Calling it a “conversation starter” in a state with persistent achievement gaps, legislators rolled out an amendment Tuesday to swap out 163-year-old language in the Minnesota Constitution that establishes a “uniform system” of public schools with wording that would make a “quality public education” a fundamental right for all children.

School officials and former Minnesota Supreme Court Justice Alan Page were on hand for the introduction of the constitutional amendment in the Legislature, saying it’s a first step in rethinking the state’s education system, which has one of the worst educational achievement gaps between black and white students.

“For those children, it is a disaster. For those families, it is a disaster,” said Rep. Rena Moran, DFL-St. Paul, the author of House legislation that would put the amendment up for a public vote. “It’s time to fundamentally reframe our discussion about education.”

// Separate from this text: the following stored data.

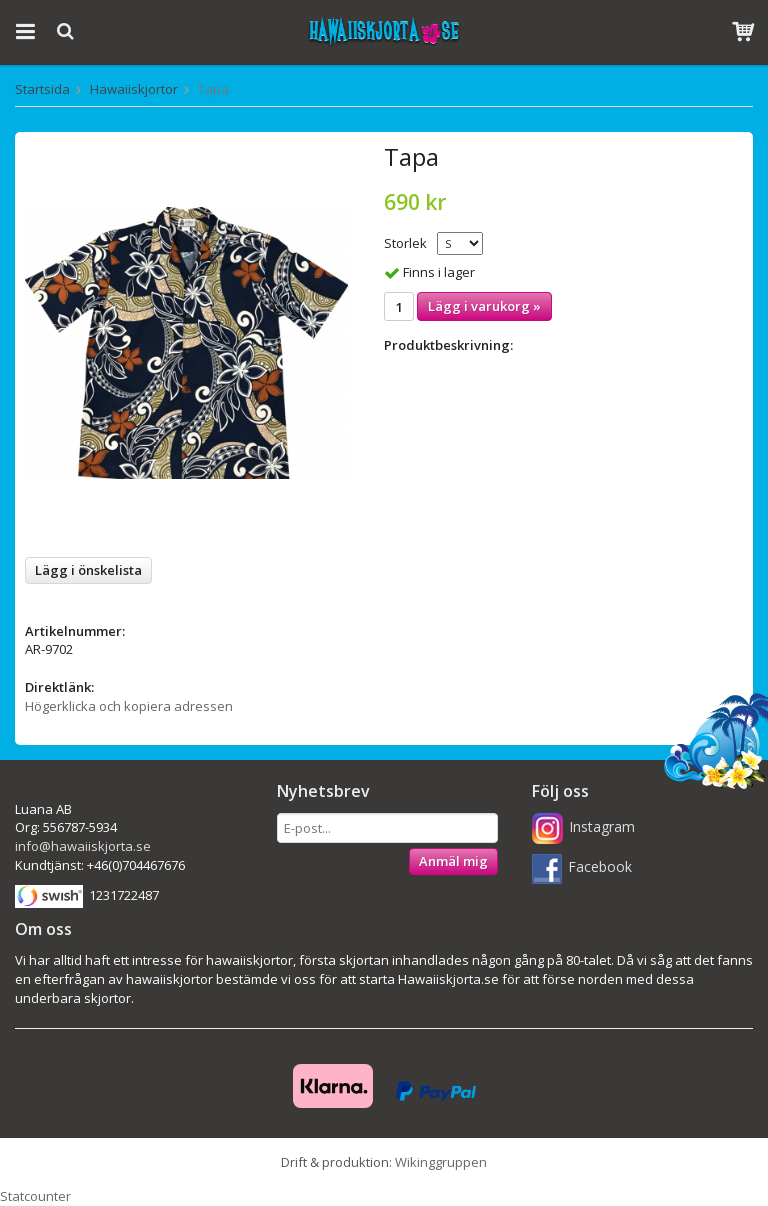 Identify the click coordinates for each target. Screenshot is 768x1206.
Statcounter (35, 1196)
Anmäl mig (453, 861)
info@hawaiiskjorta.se (83, 846)
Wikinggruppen (441, 1162)
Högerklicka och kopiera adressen (129, 706)
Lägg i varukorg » (484, 306)
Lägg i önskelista (88, 570) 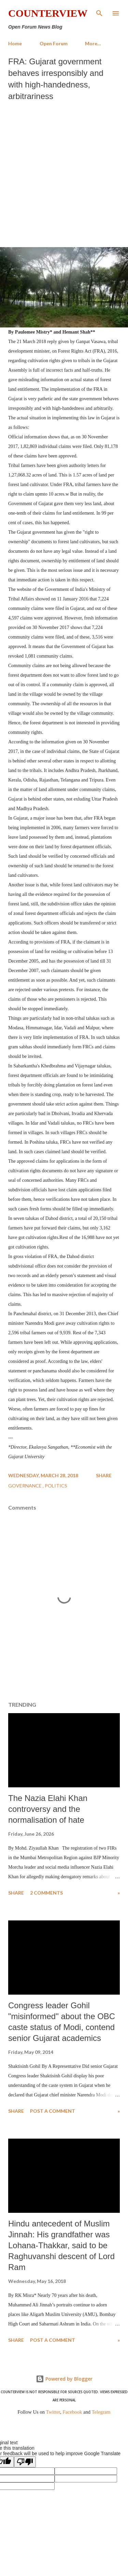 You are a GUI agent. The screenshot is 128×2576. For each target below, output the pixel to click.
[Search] (99, 12)
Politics (56, 1485)
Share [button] (104, 1475)
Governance (25, 1485)
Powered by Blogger (64, 2379)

It’s a controversial proposal that’s opposed by the state’s largest teacher’s union, Education Minnesota.

The constitution currently reads that schools must be funded by taxation or “otherwise as will secure a thorough and efficient system of public schools throughout the state.” Without that language, Education Minnesota argues there would be nothing in the Constitution requiring legislators to fully fund schools.

The union also argues that the amendment is an open invitation for lawsuits against the state over the achievement gap.

“Those cases could take as long as a decade to resolve and lead to a drawn-out fight between the judicial and legislative branches over control of education policy and funding,” said Education Minnesota President Denise Specht.

DFL Attorney General Keith Ellison, who supports the amendment, said it would be his job to defend the state against lawsuits.

“I seem to remember something about Brown vs. Board of Education. I think that was litigation,” Ellison said, referring to the landmark 1954 U.S. Supreme Court ruling that ended segregated public schools. “It would not be the first time that Americans have had to sue to make sure that their kids can get a quality education. I don’t fear it, I think it’s a good thing to do.”

The Senate companion bill is sponsored by Sen. Jeff Howe, R-Rockville. Constitutional amendments bypass the governor and require only a simple majority vote in both the House and Senate in order to head to the ballot. The bills’ sponsors said they don’t have the votes to pass the amendment yet.